Artık, buzağı ayağının üzerine basabiliyordu. Ancak Ahmet, yine de buzağıya kıyamadı ve onu kucaklayarak annesinin ve sürünün diğer bireylerinin olduğu yere götürdü. Anne sığır, yavrusunu görünce direk onun yanına gitti ve yavrusuyla koklaştılar.
Yaşanılan bu olayın ardından Ahmet’in kafasında üniversitede seçeceği bölüm netleşti: Veteriner Hekimlik. Böylelikle, hem sevdiği canlılarla ilgilenerek yaptığı meslekten zevk alacak, hem de başıboş sokak hayvanlarıyla daha bilinçli bir şekilde ilgilenebilecekti. Mesleğinin sağladığı olanaklarla, hayvanları, hem maddi, hem de manevi yönden koruyabileceğini düşünüyordu. Ahmet, kendi içerisinde hissettiklerine bağlı olarak aldığı bu kararla, ömür boyunca kendisini mutlu edeceğini düşündüğü mesleği bulmuştu artık.

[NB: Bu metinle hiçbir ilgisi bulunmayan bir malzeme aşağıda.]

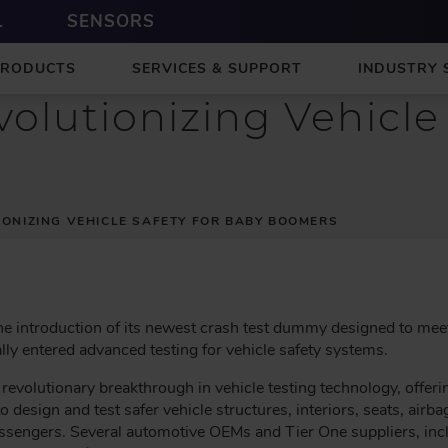
L
SENSORS
PRODUCTS
SERVICES & SUPPORT
INDUSTRY 
olutionizing Vehicle 
IONIZING VEHICLE SAFETY FOR BABY BOOMERS
e introduction of its newest crash test dummy designed to meet 
lly entered advanced testing for vehicle safety systems.
evolutionary breakthrough in vehicle testing technology, offeri
o design and test safer vehicle structures, interiors, seats, airbag
assengers. Several automotive OEMs and Tier One suppliers, inc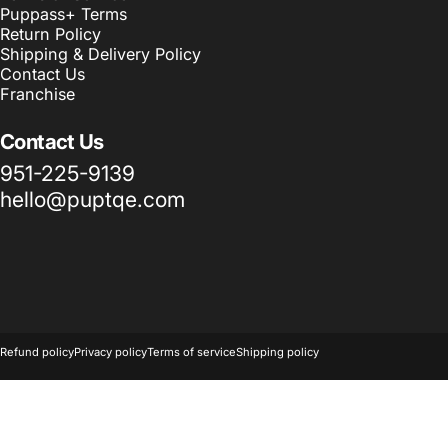
Puppass+ Terms
Return Policy
Shipping & Delivery Policy
Contact Us
Franchise
Contact Us
951-225-9139
hello@puptqe.com
© 2026 Puptqe USA Corp & Puptqe Franchise Group LLC.
Powered 
Refund policy
Privacy policy
Terms of service
Shipping policy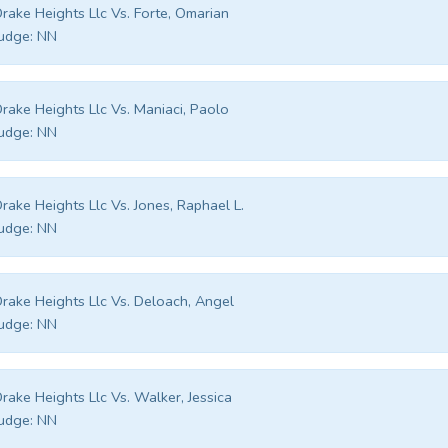
rake Heights Llc Vs. Forte, Omarian
udge:
NN
rake Heights Llc Vs. Maniaci, Paolo
udge:
NN
rake Heights Llc Vs. Jones, Raphael L.
udge:
NN
rake Heights Llc Vs. Deloach, Angel
udge:
NN
rake Heights Llc Vs. Walker, Jessica
udge:
NN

Bütün bu duygu ve düşünceler Ahmet’i daha fazla hırslandırmıştı. Çünkü hedefini belirlediğinden gideceği noktanın bilincindeydi. Tüm gayretini de o hedef istikametinde yapıyordu artık.
Aylar sonra Ahmet gayretinin meyvesini toplamaya başlamıştı. Hazırlandığı sınavdan istediği puanı alabilmiş olup, istediği üniversitede, istediği bölüm olan veteriner hekimliği okuyabilecekti artık. Bu başarısından önemli ders çıkararak, hangi iş olursa olsun, hedefini kafasında netleştirdikten sonra yapılması gereken işe başlaması gerektiğini öğrenmişti.
Tepkiniz nedir?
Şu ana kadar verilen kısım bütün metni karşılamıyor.